About this exercise → Only the lines from the "Önemli Bilgiler" line through the last line of the material below belong in the answer, reproduced exactly and with no pictures.

Record set →
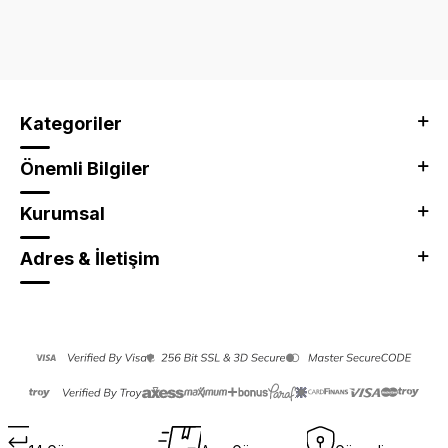
Kategoriler
Önemli Bilgiler
Kurumsal
Adres & İletişim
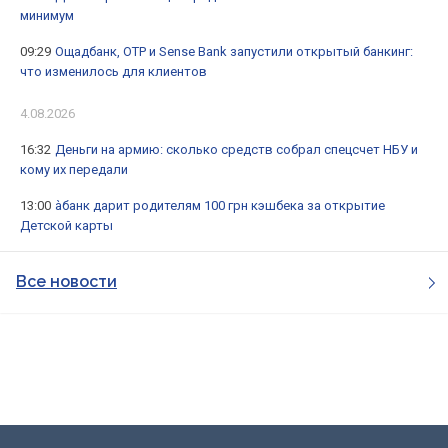
минимум
09:29
Ощадбанк, OTP и Sense Bank запустили открытый банкинг:
что изменилось для клиентов
4.08.2026
16:32
Деньги на армию: сколько средств собрал спецсчет НБУ и
кому их передали
13:00
àбанк дарит родителям 100 грн кэшбека за открытие
Детской карты
Все новости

Response area →
Önemli Bilgiler
Kurumsal
Adres & İletişim
минимум
09:29
Ощадбанк, OTP и Sense Bank запустили открытый банкинг:
что изменилось для клиентов
4.08.2026
16:32
Деньги на армию: сколько средств собрал спецсчет НБУ и
кому их передали
13:00
àбанк дарит родителям 100 грн кэшбека за открытие
Детской карты
Все новости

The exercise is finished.